Mayfield married John Dennis, a former ballet dancer with the Dallas Ballet, in 1993. They met when Dennis moved to Greensboro and began teaching at the ballet in 1986.

In 1986 Mayfield obtained an accreditation for Greensboro Ballet as a ballet school from the Southeast Regional Ballet Association. In 1995 she separated the ballet into two programs, a classical ballet school and a small professional company. In 1992 she was honored as an "outstanding North Carolina dance teacher" by the North Carolina School of the Arts. In February 1999 she debuted her original ballet, Doors, with Greensboro Ballet at the North Carolina School of the Arts.

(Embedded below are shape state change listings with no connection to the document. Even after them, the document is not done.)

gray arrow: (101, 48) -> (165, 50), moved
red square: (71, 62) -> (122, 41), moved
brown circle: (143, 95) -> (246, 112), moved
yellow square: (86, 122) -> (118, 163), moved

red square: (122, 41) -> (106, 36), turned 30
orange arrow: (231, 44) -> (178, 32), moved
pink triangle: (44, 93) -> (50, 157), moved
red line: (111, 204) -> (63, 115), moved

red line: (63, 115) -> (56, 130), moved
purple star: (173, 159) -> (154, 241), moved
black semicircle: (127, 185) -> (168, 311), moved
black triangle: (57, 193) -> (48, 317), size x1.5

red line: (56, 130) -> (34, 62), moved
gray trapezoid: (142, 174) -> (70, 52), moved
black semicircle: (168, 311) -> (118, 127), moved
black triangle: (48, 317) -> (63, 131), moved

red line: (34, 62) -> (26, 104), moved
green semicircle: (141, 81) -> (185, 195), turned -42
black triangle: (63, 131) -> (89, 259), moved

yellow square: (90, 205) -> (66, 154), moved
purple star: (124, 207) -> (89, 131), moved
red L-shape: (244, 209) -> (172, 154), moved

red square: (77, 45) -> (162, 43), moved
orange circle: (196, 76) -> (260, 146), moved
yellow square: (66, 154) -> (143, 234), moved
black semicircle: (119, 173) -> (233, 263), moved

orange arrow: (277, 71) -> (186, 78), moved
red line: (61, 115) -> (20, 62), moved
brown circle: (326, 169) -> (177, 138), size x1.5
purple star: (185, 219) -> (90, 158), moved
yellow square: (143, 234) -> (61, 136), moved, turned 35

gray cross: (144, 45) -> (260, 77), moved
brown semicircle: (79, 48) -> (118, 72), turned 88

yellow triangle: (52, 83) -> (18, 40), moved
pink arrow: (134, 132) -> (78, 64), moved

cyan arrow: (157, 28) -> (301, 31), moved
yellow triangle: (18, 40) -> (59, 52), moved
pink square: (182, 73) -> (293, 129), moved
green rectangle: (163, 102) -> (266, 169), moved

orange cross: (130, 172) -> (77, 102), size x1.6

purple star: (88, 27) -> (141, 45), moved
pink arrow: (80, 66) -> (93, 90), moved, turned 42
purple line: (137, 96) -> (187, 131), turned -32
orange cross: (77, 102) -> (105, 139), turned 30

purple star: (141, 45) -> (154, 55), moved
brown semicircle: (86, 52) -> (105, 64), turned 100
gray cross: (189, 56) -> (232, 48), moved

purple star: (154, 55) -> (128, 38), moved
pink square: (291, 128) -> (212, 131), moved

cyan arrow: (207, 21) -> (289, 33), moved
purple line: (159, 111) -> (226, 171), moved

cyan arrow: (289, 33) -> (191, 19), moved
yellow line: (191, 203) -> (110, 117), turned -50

Maryfield also choreographed Mutcracker, a parody ballet based on The Nutckracker that incorporated dogs in the performance. Mayfield choreographed and staged over twenty-five original works for Greensboro Ballet.

In June 2002 Mayfield spoke out in opposition to the Greensboro Cultural Center requiring fees to non-profit arts organizations. In 2015 Mayfield graduated from the Guilford Nonprofit Consortium's Executive Director Academy. She was a recipient of the Betty Cone Medal of the Arts Award in 2007.

In November 2019 Mayfield and Dennis left Greensboro Ballet. Mayfield was succeeded by ballet mistress and company member Jessica Fry McAlister as artistic director and by Jennifer Savage Gentry as executive director. Company member Nina Bass Munda succeeded Dennis as school director. In January 2020 Mayfield and Dennis filed a lawsuit against Greensboro Ballet.